Богдан Бойчук– еще один из «отцов основателей» группы, автор воспоминаний о ней, главный «медиа-менеджер»: занимал важные посты в редакциях всех ключевых для нее журналов: «Нових поезій», «Сучасності», «Світо-Виду». Родился в 1927 году на Тернопольщине. В 1944 году нацисты забрали его на принудительные работы в Германию, откуда позже удалось выехать в Америку. Несколько лет лечился от туберкулеза в санатории. Работал инженером. Поэзия Богдана Бойчука наиболее близка к экзистенциализму, а сложные и герметичные образы насыщены неизменным внутренним напряжением. Богдан Бойчук – единственный из Нью-Йоркской группы, кто теперь постоянно живет в Украине. 

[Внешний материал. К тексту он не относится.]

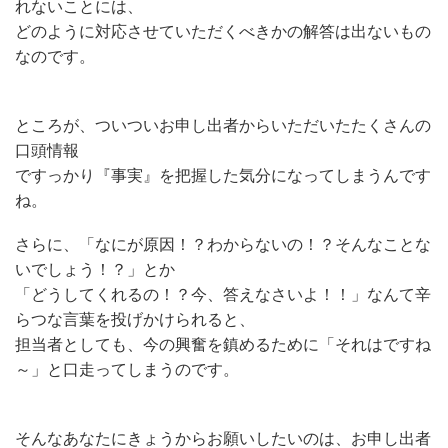
れないことには、
どのように対応させていただくべきかの解答は出ないもの
なのです。
ところが、ついついお申し出者からいただいたたくさんの
口頭情報
ですっかり『事実』を把握した気分になってしまうんです
ね。
さらに、「なにが原因！？わからないの！？そんなことな
いでしょう！？」とか
「どうしてくれるの！？今、答えなさいよ！！」なんて辛
らつな言葉を投げかけられると、
担当者としても、今の興奮を鎮めるために「それはですね
～」と口走ってしまうのです。
そんなあなたにきょうからお願いしたいのは、お申し出者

Як світла ломили над Palacio ніч,
ти познáчила мене під вестибюлем,
де Рівера стінами блудив,
тягнучи по них минуле.

Ти познáчила мене на Socalo цілунком,
як світла ломили над дахами ніч,
і стекла із мене сукровиця злоби
крізь твої джерела віч.

 

Богдан Рубчак. Родился в 1935 году в Калуше. После Второй мировой войны поселился в Чикаго, но часто бывал и в Нью-Йорке. Профессор Иллинойского университета. Автор шести книг весьма мифологических стихов, многочисленных литературоведческих публикаций, составитель антологии украинской поэзии на Западе «Координаты».

Самотні дівчата
носять на грудях стигми місяця —
два відображення його обличчя, —
що сповнюються жадібним стражданням, коли ніч,
що сповнюються нестримною спрагою
і п’ють його повню.

І тоді
в золотих плесах їхнього волосся
падає повня місяця,
а їхні білі стегна —
то палати для нього.

 

Роман Бабовал. Родился в Бельгии, в Льеже, в 1950 году. Представитель «второй волны» и «дистанционный» участник Нью-Йоркской группы, никогда не бывавший в Нью-Йорке. Автор эффектных и метафорических стихов, часто необычно-любовных. Составитель «Виртуальной антологии поэзии Нью-Йоркской группы» в интернете (https://users.belgacom.net/babowal/indexnyg.htm). 

«Звичка»

отак ліс загадковий виростав —
без слів, похмуро.
розколювався так надвоє камінь — без
ґримас, без крику.
отак при першім злеті падав птах —
прострелений під оком шротом.
так несвідомо ми
кохалися — у вижиданні
жахливого зняття з хреста.

Юрий Коломыец родился в 1930 году в Кобеляках на Полтавщине. После войны жил в Чикаго, работал инженером-изобретателем. В его стихах ощущается влияние конструктивистского стиля, хотя временами Коломыец напоминает настоящего романтика.

«Гранчасте сонце»
На палі дня,
де птах
не вдарить крильми
полудня,
зійшло гранчасте
сонце.

На щоглах висять
хмари,
на гострих вістрях міста …
Розрізані квадрати вулиць світлом, але
на сонці більше гранів.

Стоит здесь, наверное, вспомнить и о художнике по имени Юрий Соловий, с которым, кажется, больше всего дружили и сотрудничали «нью-йокрцы». Он родился в 1924 году в Старом Самборе на Львовщине, экспериментировал с самыми разными направлениями искусства со сложными названиями: от неокубизма до неоэкрпессионизма.